[Supplied entries Boundary: Start]

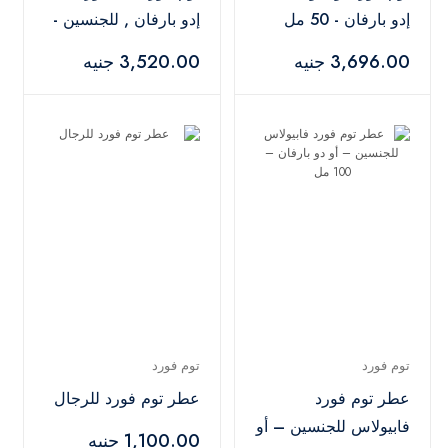
إدو بارفان - 50 مل
إدو بارفان , للجنسين -
100 مل
3,696.00 جنيه
3,520.00 جنيه
توم فورد
توم فورد
عطر توم فورد
عطر توم فورد للرجال
فابيولاس للجنسين – أو
1,100.00 جنيه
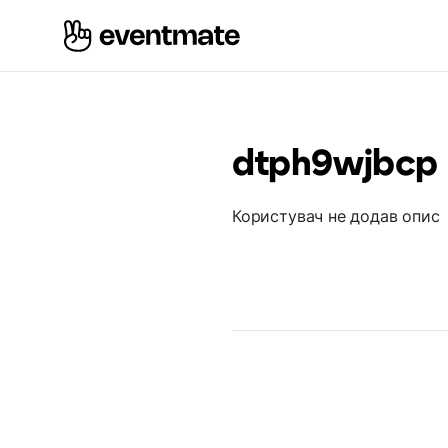
dtph9wjbcp
Користувач не додав опис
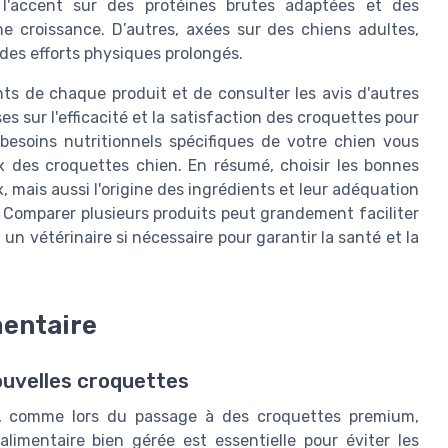
 l'accent sur des protéines brutes adaptées et des
e croissance. D’autres, axées sur des chiens adultes,
des efforts physiques prolongés.
ts de chaque produit et de consulter les avis d'autres
s sur l'efficacité et la satisfaction des croquettes pour
besoins nutritionnels spécifiques de votre chien vous
ix des croquettes chien. En résumé, choisir les bonnes
 mais aussi l'origine des ingrédients et leur adéquation
Comparer plusieurs produits peut grandement faciliter
un vétérinaire si nécessaire pour garantir la santé et la
mentaire
ouvelles croquettes
e, comme lors du passage à des croquettes premium,
limentaire bien gérée est essentielle pour éviter les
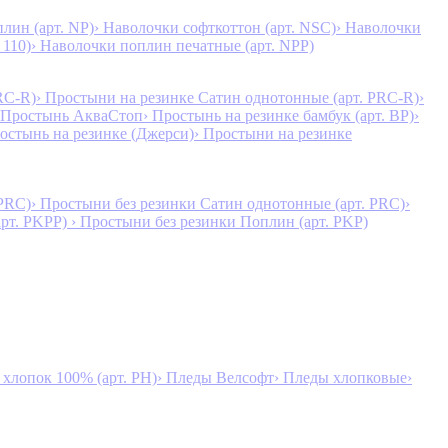
лин (арт. NP)
› Наволочки софткоттон (арт. NSC)
› Наволочки
 110)
› Наволочки поплин печатные (арт. NPP)
RC-R)
› Простыни на резинке Сатин однотонные (арт. PRC-R)
›
 Простынь АкваСтоп
› Простынь на резинке бамбук (арт. BP)
›
ростынь на резинке (Джерси)
› Простыни на резинке
 PRC)
› Простыни без резинки Сатин однотонные (арт. PRC)
›
арт. PKPP)
› Простыни без резинки Поплин (арт. PKP)
лопок 100% (арт. PH)
› Пледы Велсофт
› Пледы хлопковые
›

[Supplied entries Boundary: End]

■ Exercise details:
The result should be every line that contains "Простыни", copied from the entries.

■ Answer area:
› Простыни на резинке Сатин однотонные (арт. PRC-R)
› Простыни на резинке
› Простыни без резинки Сатин однотонные (арт. PRC)
› Простыни без резинки Поплин (арт. PKP)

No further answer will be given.